Couturier to the Court

11 Rue Maupin

I hammered on the door until a lackey in a leather apron answered.

His arms outstretched on the jambs, he barred my entry. “Well, wench. What is it?”

And then I realized how I must look. Curls blown over my forehead, bodice torn, sash gone, green silk skirt splattered with dark water marks, shoes muddy. The lackey, sober, knew no whore plied her trade so bedraggled. He must've imagined he was facing a lunatic escaped from the madhouse at Charenton.

“I wish to see Monsieur Sancerre.” I took a deep breath to steady my voice. “I'm Mademoiselle d'Epinay, a client.”

At this Monsieur Sancerre, pulling a gold-laced sky-blue coat over his canary satin breeches, came into the hall. “Mademoiselle d'Epinay!” he cried, effusively repeating my name as he ushered me into the warm room.

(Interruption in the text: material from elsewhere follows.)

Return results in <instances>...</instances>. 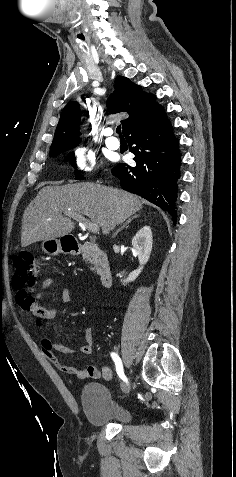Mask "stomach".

In shadowed corners stood dressmaker's forms and pushed against walls were long cutting tables piled with fabric. In rosy firelight sat three handsome young men in lacy shirts and bright satin breeches. His apprentices, Monsieur Sancerre said. Though they were exceptionally handsome, the three were somewhat soft, girlish. There could be no further doubts about the kind of man Monsieur Sancerre was. I felt no revulsion, only a vague comradeship. On this wild run through a slum of Paris, I'd understood in order to survive I'd have to suspend morals and so-called virtue. I didn't judge them. I felt no superiority. I was grateful for their kindness. One scurried for a warm coverlet, another for a goblet of red wine, another brought me a stool so I could sit closer to the fire. Their long-lashed eyes were round with curiosity, but Monsieur Sancerre said, “We need to talk. My boys, begone.”